The data START

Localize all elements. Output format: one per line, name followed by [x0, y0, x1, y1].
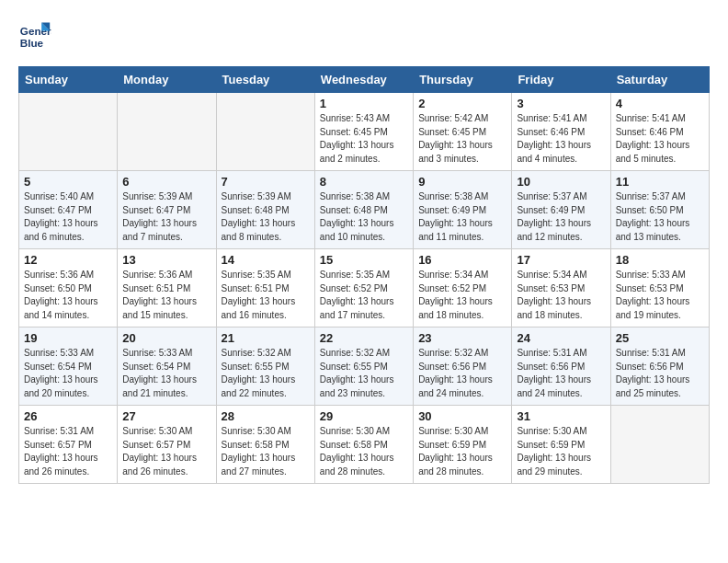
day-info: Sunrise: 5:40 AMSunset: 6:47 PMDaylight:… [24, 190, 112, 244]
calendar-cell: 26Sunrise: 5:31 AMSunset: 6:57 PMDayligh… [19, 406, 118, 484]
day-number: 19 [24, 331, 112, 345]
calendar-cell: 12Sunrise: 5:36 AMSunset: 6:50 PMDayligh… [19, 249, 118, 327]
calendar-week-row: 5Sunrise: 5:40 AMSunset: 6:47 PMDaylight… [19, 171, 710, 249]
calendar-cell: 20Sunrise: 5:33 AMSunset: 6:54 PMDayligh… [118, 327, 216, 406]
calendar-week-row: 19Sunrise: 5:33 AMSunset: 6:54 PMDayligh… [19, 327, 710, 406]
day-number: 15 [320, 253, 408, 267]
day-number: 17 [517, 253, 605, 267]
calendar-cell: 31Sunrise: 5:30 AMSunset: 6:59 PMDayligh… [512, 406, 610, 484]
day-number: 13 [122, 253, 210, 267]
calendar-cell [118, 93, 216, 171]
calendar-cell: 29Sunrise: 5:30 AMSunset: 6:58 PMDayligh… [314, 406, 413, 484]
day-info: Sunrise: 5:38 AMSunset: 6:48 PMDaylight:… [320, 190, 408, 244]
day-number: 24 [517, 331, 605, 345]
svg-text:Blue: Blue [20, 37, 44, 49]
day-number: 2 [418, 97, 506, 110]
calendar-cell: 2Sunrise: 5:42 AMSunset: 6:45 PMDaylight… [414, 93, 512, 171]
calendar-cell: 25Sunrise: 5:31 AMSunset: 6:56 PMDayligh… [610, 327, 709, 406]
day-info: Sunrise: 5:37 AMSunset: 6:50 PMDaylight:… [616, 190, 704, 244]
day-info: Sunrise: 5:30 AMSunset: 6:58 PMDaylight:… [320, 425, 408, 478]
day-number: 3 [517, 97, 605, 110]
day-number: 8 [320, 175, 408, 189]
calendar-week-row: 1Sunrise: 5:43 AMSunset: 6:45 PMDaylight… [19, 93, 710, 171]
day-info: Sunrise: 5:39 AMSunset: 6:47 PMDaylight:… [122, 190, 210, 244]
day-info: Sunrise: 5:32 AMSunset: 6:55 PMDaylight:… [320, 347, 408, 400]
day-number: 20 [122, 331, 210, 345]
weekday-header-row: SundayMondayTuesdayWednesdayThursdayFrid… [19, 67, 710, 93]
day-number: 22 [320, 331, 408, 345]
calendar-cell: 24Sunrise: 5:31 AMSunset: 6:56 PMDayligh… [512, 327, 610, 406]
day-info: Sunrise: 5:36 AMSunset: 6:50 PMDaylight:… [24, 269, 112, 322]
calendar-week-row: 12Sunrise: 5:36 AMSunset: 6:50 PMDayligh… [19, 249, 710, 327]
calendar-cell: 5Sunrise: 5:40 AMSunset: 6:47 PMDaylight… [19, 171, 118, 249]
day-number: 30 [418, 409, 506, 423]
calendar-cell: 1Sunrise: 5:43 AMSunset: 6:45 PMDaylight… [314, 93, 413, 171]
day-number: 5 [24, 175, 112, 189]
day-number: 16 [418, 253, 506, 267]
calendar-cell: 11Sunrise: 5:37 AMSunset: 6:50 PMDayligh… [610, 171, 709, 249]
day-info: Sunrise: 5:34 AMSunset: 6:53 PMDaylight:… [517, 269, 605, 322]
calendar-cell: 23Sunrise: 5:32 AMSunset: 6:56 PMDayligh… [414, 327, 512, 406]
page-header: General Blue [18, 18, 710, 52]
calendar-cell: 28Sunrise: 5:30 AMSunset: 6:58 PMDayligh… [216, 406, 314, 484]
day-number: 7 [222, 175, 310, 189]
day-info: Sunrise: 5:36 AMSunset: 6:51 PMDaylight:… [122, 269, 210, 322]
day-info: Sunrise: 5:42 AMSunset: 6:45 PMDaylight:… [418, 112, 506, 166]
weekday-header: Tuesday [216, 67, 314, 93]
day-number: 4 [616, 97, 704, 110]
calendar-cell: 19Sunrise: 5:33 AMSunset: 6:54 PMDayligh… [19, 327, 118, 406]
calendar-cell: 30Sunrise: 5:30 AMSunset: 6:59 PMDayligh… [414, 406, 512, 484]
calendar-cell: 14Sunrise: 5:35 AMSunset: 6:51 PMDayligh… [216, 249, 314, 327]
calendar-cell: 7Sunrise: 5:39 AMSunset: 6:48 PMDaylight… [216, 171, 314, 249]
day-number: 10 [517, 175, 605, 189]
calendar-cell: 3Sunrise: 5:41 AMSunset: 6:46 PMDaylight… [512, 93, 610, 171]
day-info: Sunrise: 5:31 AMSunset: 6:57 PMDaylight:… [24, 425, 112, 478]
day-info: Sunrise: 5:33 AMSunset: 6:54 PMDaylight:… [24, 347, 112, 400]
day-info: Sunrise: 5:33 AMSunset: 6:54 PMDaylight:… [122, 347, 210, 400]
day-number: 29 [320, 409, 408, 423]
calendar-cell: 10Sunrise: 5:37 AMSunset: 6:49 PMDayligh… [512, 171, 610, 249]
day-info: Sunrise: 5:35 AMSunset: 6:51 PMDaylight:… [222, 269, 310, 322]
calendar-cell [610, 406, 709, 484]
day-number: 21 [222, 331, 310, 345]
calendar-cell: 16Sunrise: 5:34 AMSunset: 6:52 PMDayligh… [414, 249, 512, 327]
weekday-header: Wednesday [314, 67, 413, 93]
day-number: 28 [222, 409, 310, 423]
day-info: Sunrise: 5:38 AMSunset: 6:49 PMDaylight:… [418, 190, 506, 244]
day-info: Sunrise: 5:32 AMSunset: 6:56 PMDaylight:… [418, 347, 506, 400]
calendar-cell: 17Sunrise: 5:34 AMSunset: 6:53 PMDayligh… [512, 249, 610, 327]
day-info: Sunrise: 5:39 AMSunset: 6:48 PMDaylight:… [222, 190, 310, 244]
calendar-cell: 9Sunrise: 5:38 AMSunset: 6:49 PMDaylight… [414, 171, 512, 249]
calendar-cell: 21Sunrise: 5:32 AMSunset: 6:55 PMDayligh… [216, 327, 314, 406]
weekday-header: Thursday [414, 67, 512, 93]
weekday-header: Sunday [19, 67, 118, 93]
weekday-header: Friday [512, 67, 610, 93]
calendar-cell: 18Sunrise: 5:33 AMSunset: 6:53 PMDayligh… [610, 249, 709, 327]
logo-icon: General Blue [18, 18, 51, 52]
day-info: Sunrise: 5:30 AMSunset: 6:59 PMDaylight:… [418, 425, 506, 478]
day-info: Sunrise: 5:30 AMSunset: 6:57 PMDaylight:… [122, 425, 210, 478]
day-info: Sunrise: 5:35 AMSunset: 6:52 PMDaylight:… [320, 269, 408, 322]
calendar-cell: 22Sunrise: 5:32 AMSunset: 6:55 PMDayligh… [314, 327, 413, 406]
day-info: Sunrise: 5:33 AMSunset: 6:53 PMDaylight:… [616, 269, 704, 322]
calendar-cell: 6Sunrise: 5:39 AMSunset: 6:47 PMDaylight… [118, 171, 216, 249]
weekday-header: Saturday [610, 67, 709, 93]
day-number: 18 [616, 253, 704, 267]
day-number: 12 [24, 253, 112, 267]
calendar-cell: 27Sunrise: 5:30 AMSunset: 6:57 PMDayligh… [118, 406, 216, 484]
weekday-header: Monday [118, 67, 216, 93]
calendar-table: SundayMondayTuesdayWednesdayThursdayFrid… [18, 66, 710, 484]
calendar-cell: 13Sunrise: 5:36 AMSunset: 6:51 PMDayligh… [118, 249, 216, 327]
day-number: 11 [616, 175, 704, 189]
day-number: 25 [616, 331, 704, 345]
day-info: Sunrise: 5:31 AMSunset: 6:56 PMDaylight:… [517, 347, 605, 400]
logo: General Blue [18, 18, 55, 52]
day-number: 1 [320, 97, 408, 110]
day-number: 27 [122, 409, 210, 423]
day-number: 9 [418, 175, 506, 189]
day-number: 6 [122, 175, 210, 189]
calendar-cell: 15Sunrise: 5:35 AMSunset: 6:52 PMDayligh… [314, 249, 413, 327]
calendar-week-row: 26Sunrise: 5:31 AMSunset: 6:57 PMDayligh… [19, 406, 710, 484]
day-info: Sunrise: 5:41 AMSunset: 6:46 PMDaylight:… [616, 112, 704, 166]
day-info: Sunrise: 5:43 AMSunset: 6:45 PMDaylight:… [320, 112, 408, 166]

The data END

_What is being asked_
Tell how many lines in the entries above include the string "General", and write nothing but the number.

_Task response_
3